There are three possible roles of language as it relates to training an LLM: (1) language itself provides a more or less complete and compressed representation of the world (including non-linguistic modalities); (2) spoken or written language mirrors an internal “language of thought”; and (3) language is a non-supervised “programming language”. If language does provide a complete representation of the world, then training on more language data would indeed enable an increasingly expansive and detailed representation of natural and cultural patterns and processes. If natural language is the language of thought (“mentalese”) then training on more language data would fill out the numerous ways that human- ity has historically reasoned about regularities in the world. And if language is a programming language, by combining detailed instruction tuning with next word prediction it can exploit principles of computational universality to imple- ment any computable function.
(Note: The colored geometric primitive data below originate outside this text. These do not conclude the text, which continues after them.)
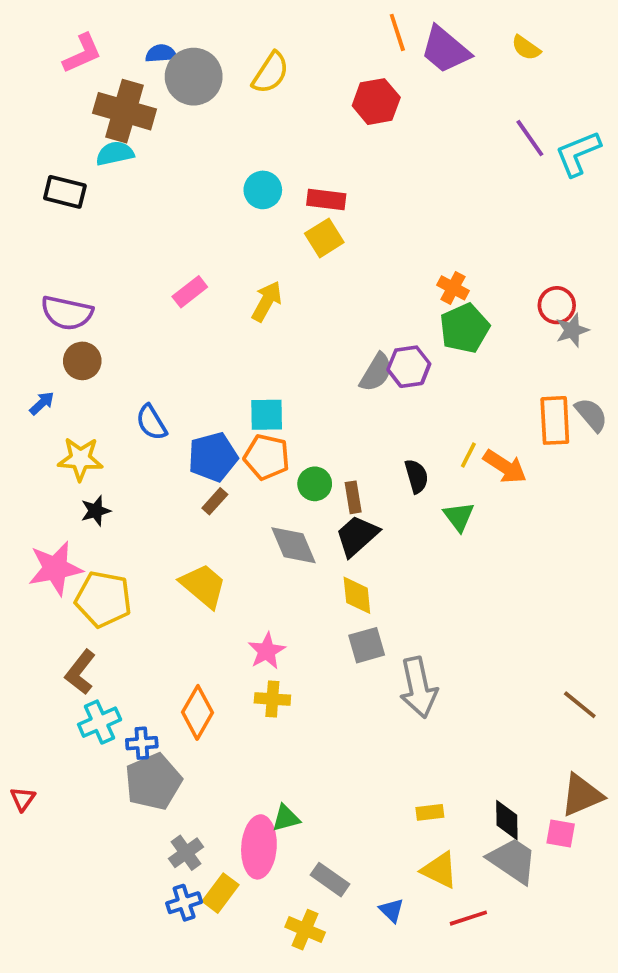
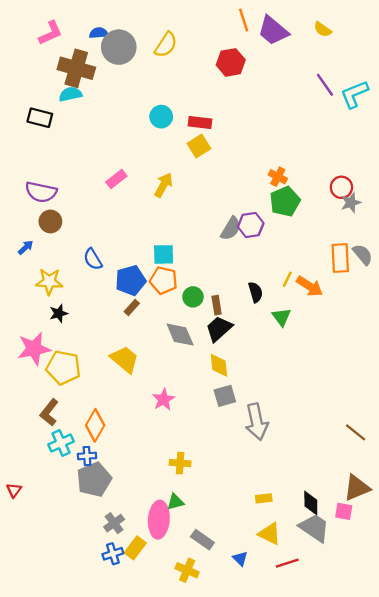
yellow cross: (272, 699) -> (180, 463), moved
orange diamond: (197, 712) -> (95, 425), moved

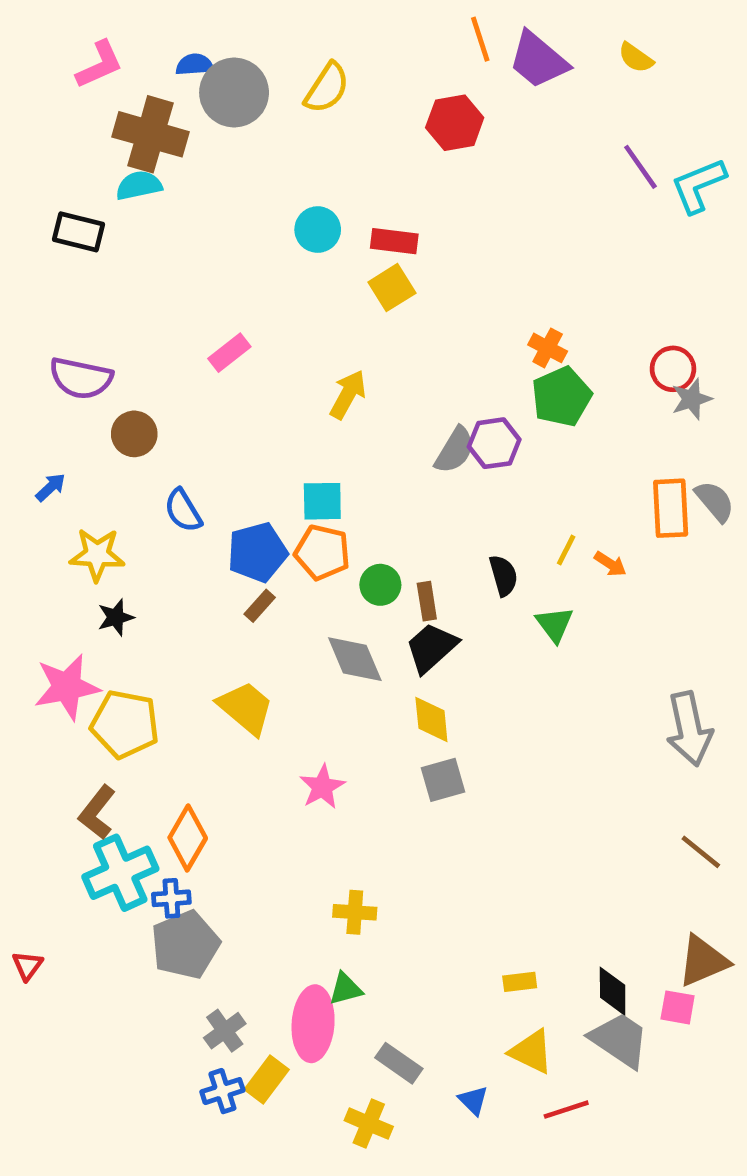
yellow arrow: (164, 185) -> (348, 394), moved
brown circle: (50, 221) -> (134, 434), moved
orange arrow: (310, 286) -> (610, 564), size x0.6
gray arrow: (257, 422) -> (689, 729), moved
cyan cross: (61, 443) -> (120, 873), size x1.4

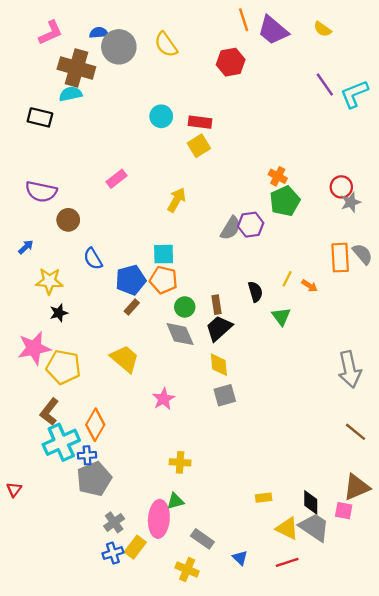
yellow semicircle: (327, 88) -> (166, 44), turned 112
green circle: (380, 585) -> (185, 307), moved
yellow triangle: (531, 1052) -> (287, 528), moved

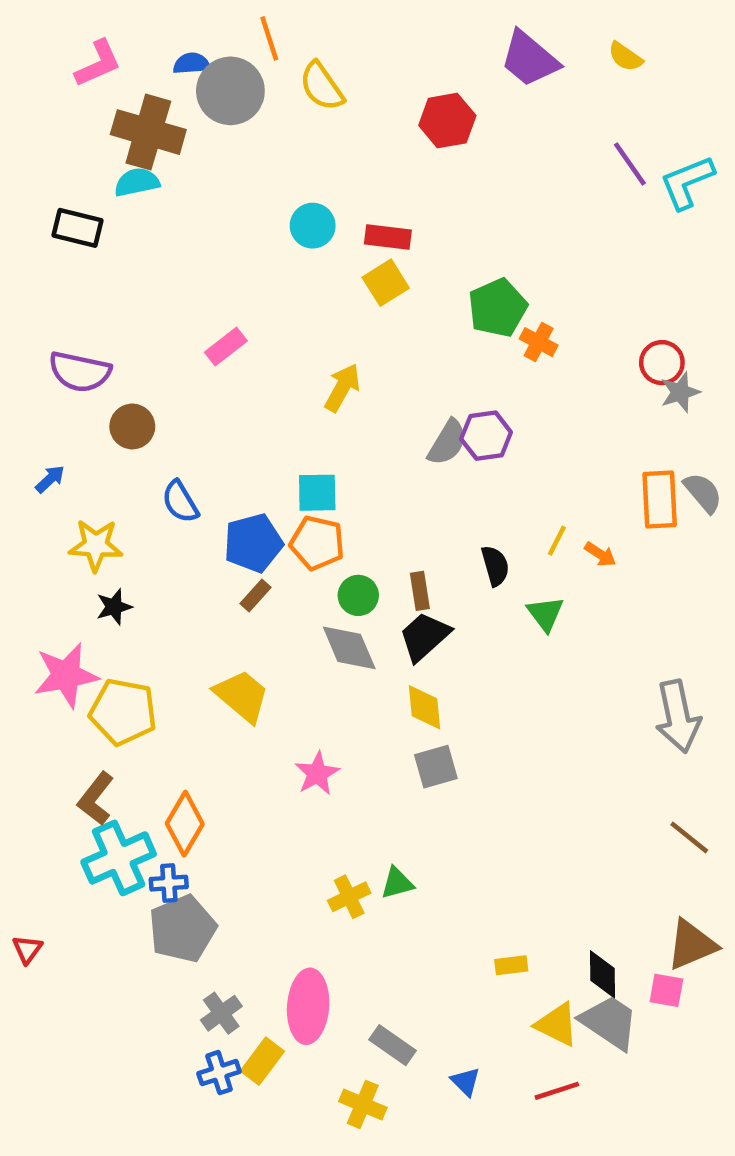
orange line: (244, 20) -> (269, 38), moved
green pentagon: (285, 201) -> (498, 308), moved
yellow cross: (180, 462) -> (349, 897), turned -30
green triangle: (175, 501) -> (397, 883), moved

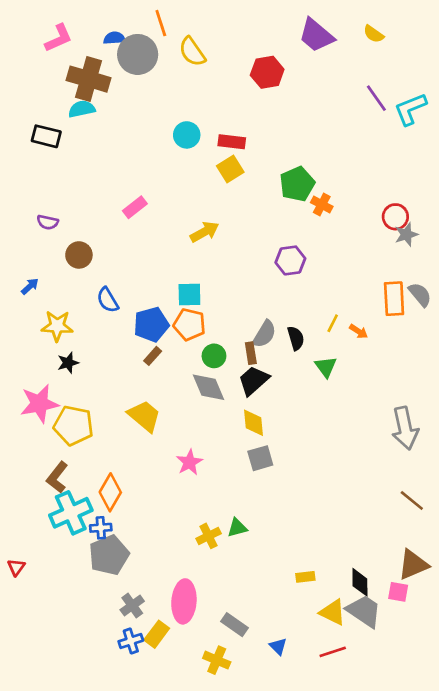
purple semicircle: (80, 372) -> (48, 222), size x0.6
yellow arrow: (342, 388) -> (204, 232), turned 32
gray semicircle: (447, 442) -> (264, 334), moved

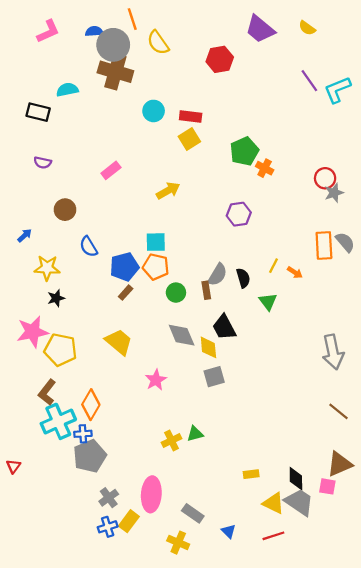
brown cross: (89, 79) -> (115, 72), moved
purple semicircle: (48, 222) -> (43, 163), moved
black trapezoid: (254, 380) -> (224, 327), moved, turned -76
gray diamond: (209, 387) -> (182, 335), moved

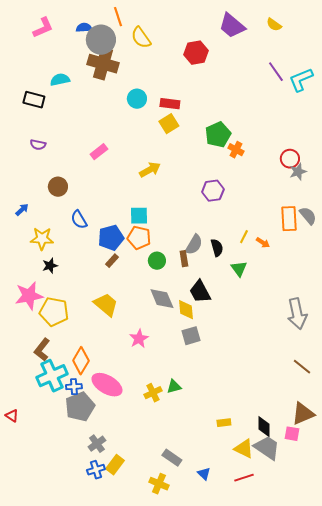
red triangle: (13, 466) -> (12, 416), turned -32
pink ellipse: (151, 494) -> (107, 385), moved, turned -64

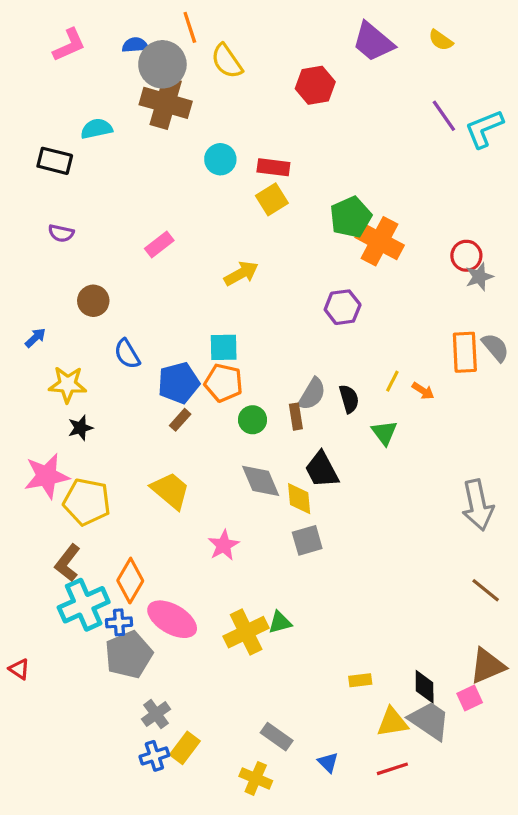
orange cross: (236, 150) -> (380, 241), size x1.8
yellow cross: (153, 393) -> (246, 632), size x1.5
pink square: (292, 434) -> (470, 698), turned -35
yellow triangle: (244, 449) -> (392, 722), turned -35

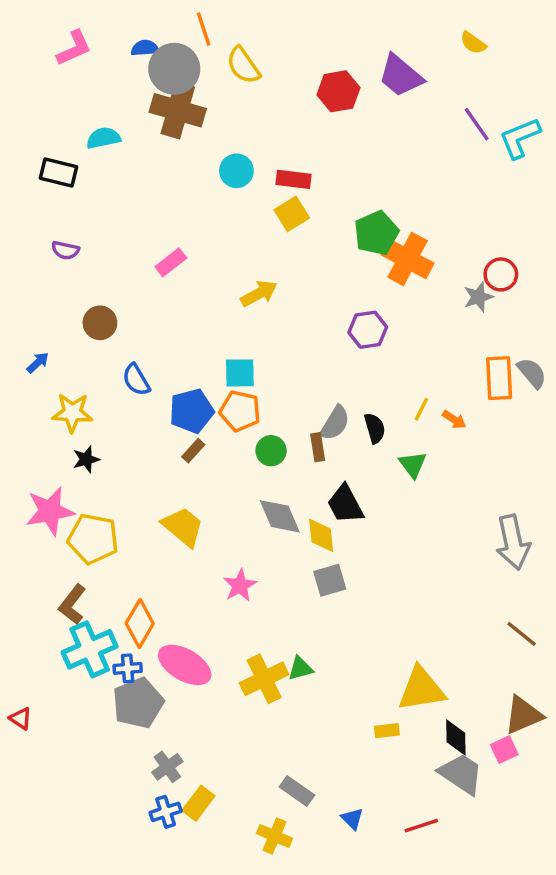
purple trapezoid: (373, 42) -> (401, 76), moved
gray star: (479, 277) -> (478, 297), moved
yellow triangle: (392, 722) -> (421, 689), moved, size x1.4

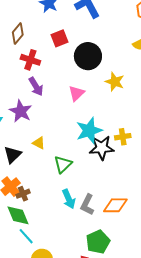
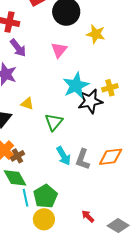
cyan line: (26, 236) -> (25, 198), turned 36
green pentagon: (98, 242) -> (45, 196), moved

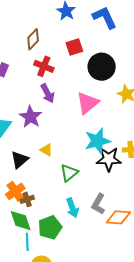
pink triangle: (59, 50) -> (88, 103), size x1.4
gray L-shape: (83, 159) -> (98, 204), moved
green pentagon: (45, 196) -> (50, 227), moved

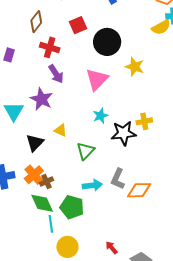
cyan star: (97, 141) -> (101, 116), moved, size x0.6
cyan arrow: (72, 208) -> (92, 185), turned -72
green pentagon: (50, 227) -> (72, 207), turned -30

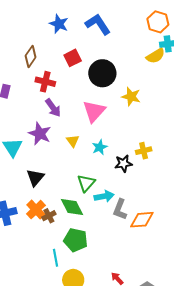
yellow triangle: (61, 130) -> (73, 141), moved, turned 32
black star: (124, 133) -> (123, 163), size x0.7
cyan arrow: (92, 185) -> (104, 196), moved
green diamond: (42, 203) -> (72, 207), moved

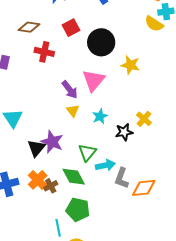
yellow semicircle: (156, 56) -> (154, 24), turned 66
brown diamond: (31, 57) -> (29, 27), turned 65
purple arrow: (53, 108) -> (70, 90), moved
purple star: (40, 134) -> (52, 142), moved
yellow cross: (144, 151) -> (144, 119), turned -35

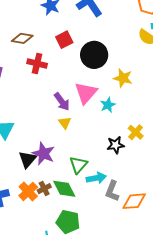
cyan star: (100, 116) -> (108, 105), moved
brown cross: (51, 186) -> (44, 189), moved

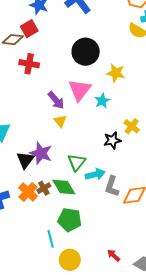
red square: (64, 40) -> (29, 29), moved

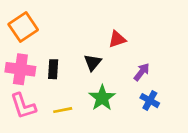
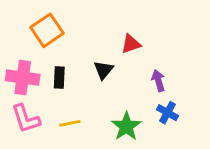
orange square: (23, 27) -> (47, 30), moved
purple arrow: (142, 72) -> (158, 81), turned -54
green star: (102, 98) -> (126, 126), moved

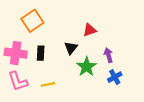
blue cross: (167, 113) -> (115, 77), turned 32
green star: (126, 126) -> (87, 67), moved

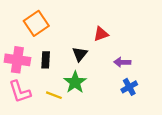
purple arrow: (108, 55) -> (122, 62), turned -72
green star: (87, 67) -> (75, 82), moved
yellow line: (48, 84) -> (54, 95), turned 32

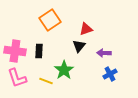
orange square: (36, 23) -> (50, 20), moved
black triangle: (80, 54) -> (79, 46), moved

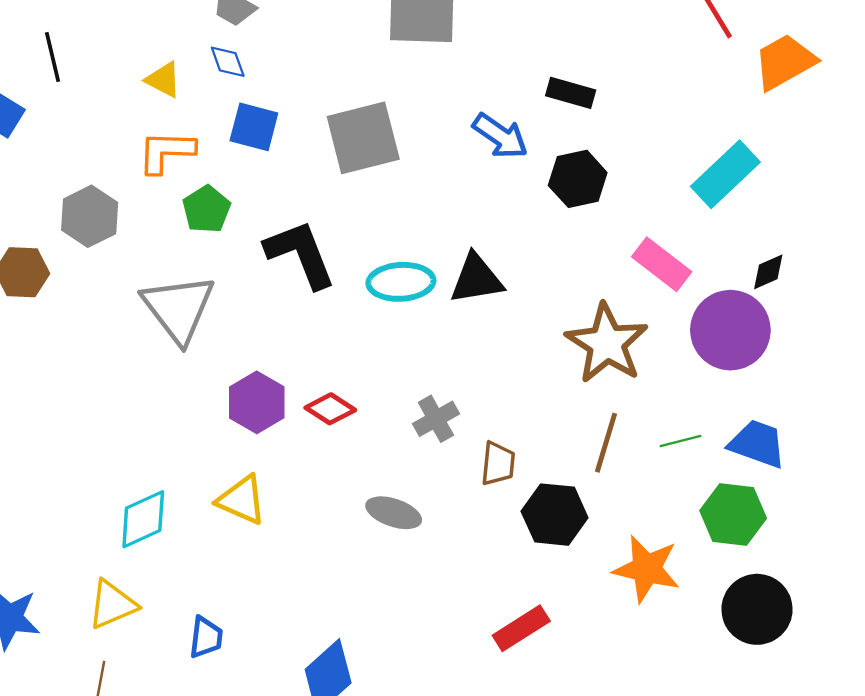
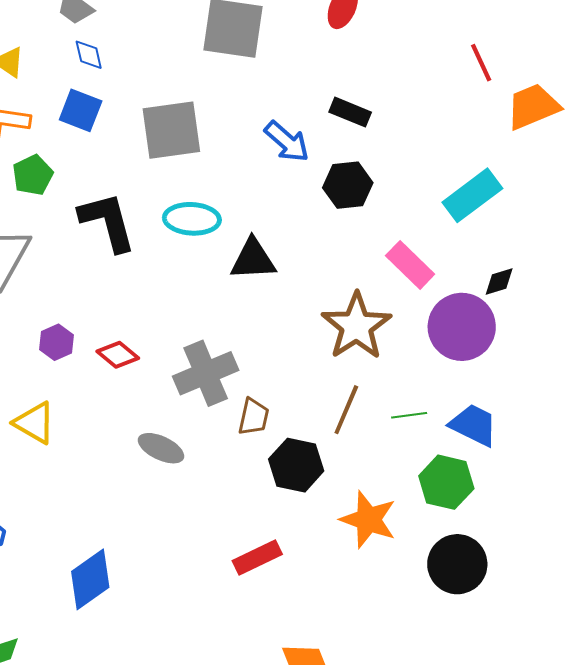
blue diamond: (228, 62) -> (89, 55), moved
cyan ellipse: (401, 282) -> (192, 219), moved
purple hexagon: (257, 402) -> (57, 342), size x0.7
gray cross: (436, 419) -> (206, 373), size x1.6

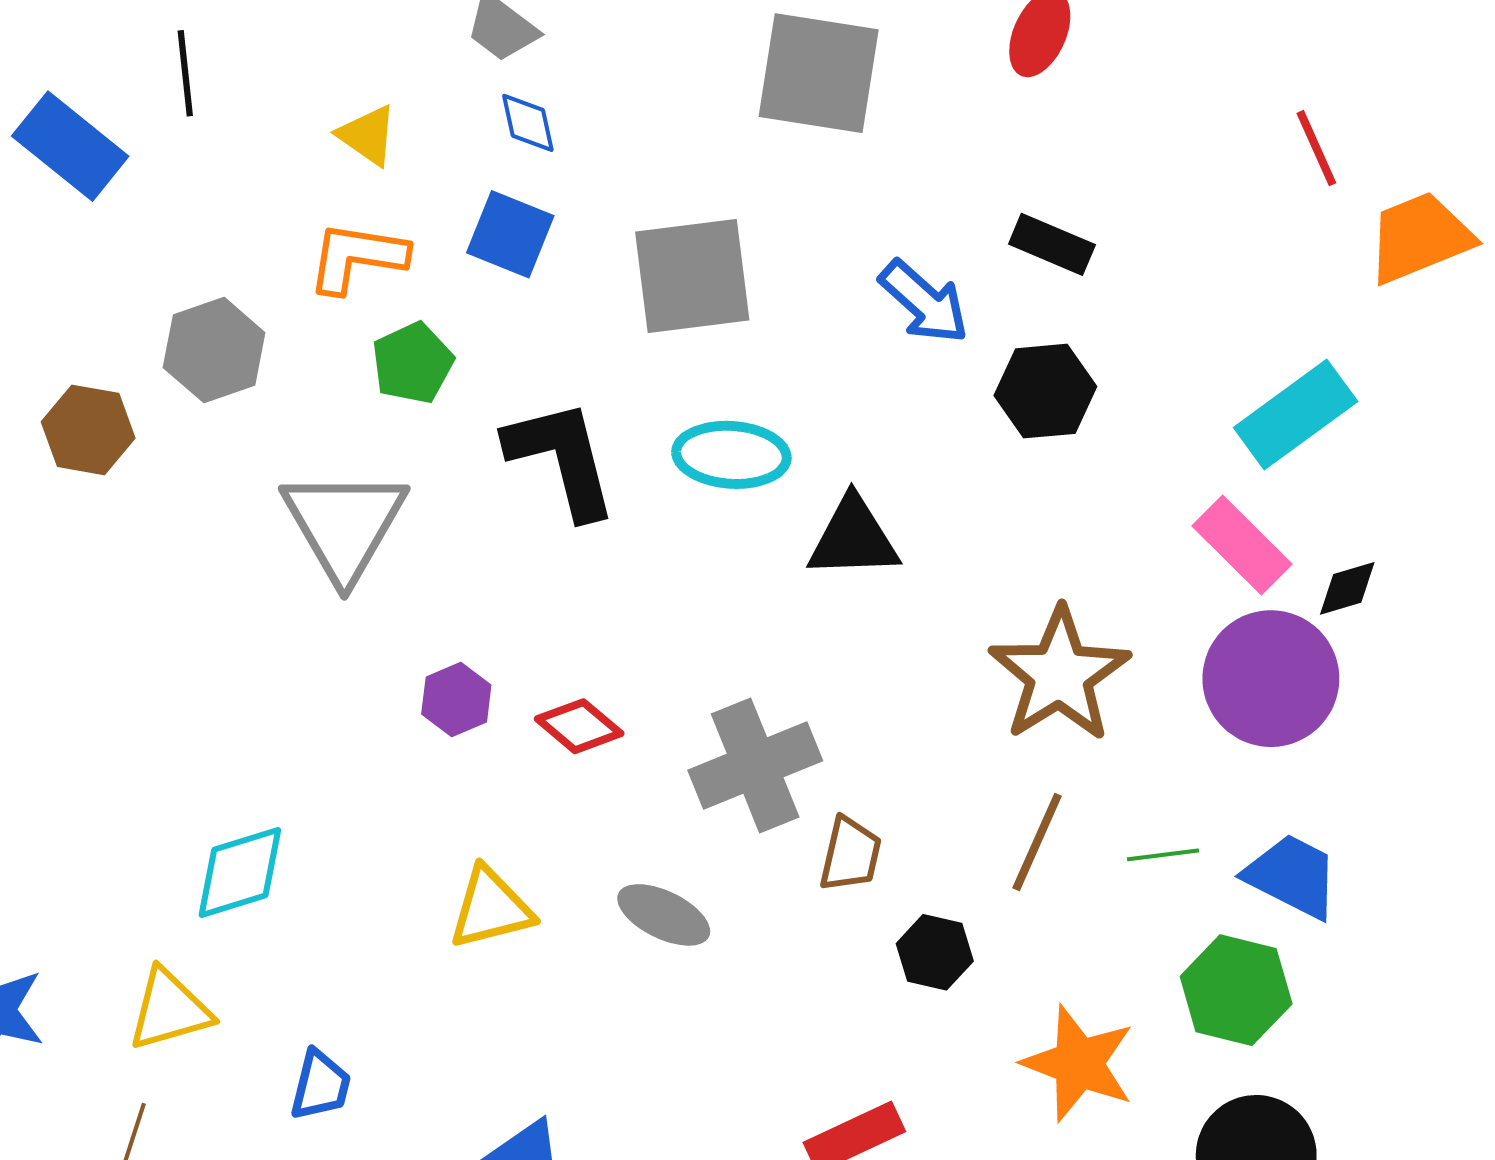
pink rectangle: (410, 265) -> (1242, 545), moved
yellow triangle: (35, 423) -> (491, 908), moved, turned -45
black hexagon: (296, 465) -> (935, 952), size x0.7

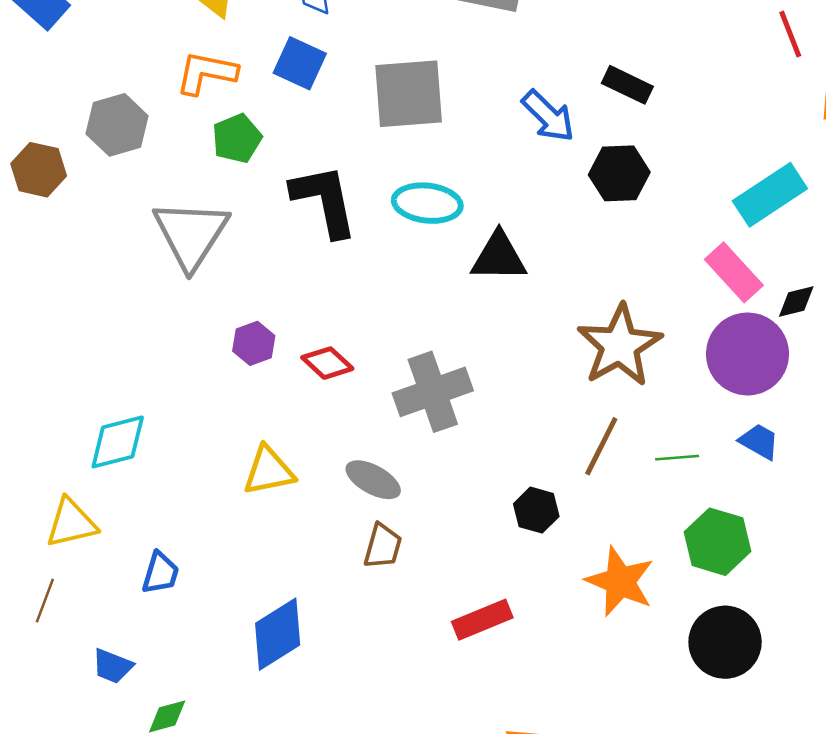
brown trapezoid: (850, 854) -> (383, 546), moved
blue trapezoid: (1292, 876) -> (759, 442), moved, size x0.7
We do not have definitive evidence for any of these three claims, but they play a crucial role in any statement relating to how surprising the behavior of an LLM will be deemed.

The final paragraph:

Human intelligence is a low-bandwidth phenomenon, and is as much if not more about the scaling down of effort as the scaling up of capability [72]. As Einstein wrote, “The grand aim of all science is to cover the greatest number of empirical facts by logical deduction from the smallest number of hypotheses or axioms.” [73] We know that for any elegant algorithm there is an alternative brute force solution that does the job. It might even be the case that there are uncountable problems that require brute force and that this is a domain where LLMs and their cognitively alien relatives, including SAT solvers, will provide extraordinary utility [74]. What Donald Knuth said of programs might also be applied to intelligence: “Programs are meant to be read by humans and only incidentally for computers to execute.” [75]. Similarly, intelligence is a property of understanding and only incidentally a matter of capability.

I really like the first sentence of that last paragraph. It "resonates" with the definition of intelligence I gave in What Miriam Yevick Saw: The Nature of Intelligence and the Prospects for A.I.:

Intelligence is the capacity to assign computational capacity to propositional (symbolic) and/or holographic (neural) processes as the nature of the problem requires.

As Yevick herself observed:

If we consider that both of these modes of identification enter into our mental processes, we might speculate that there is a constant movement (a shifting across boundaries) from one mode to the other: the compacting into one unit of the description of a scene, event, and so forth that has become familiar to us, and the analysis of such into its parts by description. Mastery, skill and holistic grasp of some aspect of the world are attained when this object becomes identifiable as one whole complex unit; new rational knowledge is derived when the arbitrary complex object apprehended is analytically described.